== WHAT NEEDS TO BE DONE ==
The expected answer comprises all lines from the entries that contain the string "Event".

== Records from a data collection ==
__________

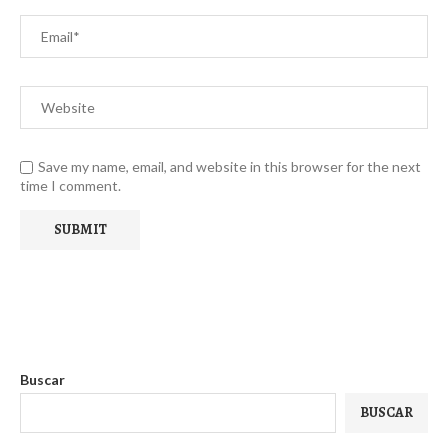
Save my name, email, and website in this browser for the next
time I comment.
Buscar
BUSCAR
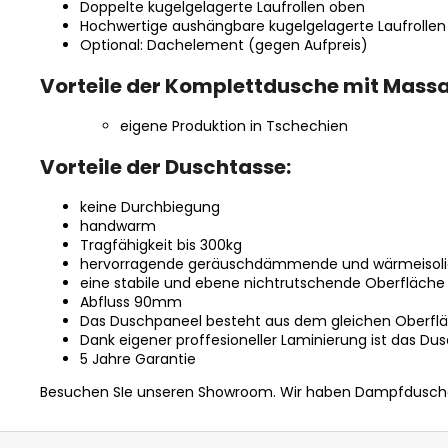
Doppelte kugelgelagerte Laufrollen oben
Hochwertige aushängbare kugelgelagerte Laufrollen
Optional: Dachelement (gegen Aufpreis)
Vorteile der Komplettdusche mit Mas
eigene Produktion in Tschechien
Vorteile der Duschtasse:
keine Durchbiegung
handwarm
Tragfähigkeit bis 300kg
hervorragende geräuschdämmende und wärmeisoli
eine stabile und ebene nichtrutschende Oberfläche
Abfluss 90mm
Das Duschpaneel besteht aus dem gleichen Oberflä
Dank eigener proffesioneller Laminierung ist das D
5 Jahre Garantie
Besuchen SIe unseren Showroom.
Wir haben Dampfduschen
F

__________

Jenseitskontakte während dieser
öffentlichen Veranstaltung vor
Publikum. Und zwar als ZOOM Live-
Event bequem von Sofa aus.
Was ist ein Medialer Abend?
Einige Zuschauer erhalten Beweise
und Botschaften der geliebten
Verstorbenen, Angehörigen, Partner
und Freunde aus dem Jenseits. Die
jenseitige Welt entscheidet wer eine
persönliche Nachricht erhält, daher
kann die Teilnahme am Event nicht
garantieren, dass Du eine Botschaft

__________

== ANSWER BELOW ==
Event bequem von Sofa aus.
kann die Teilnahme am Event nicht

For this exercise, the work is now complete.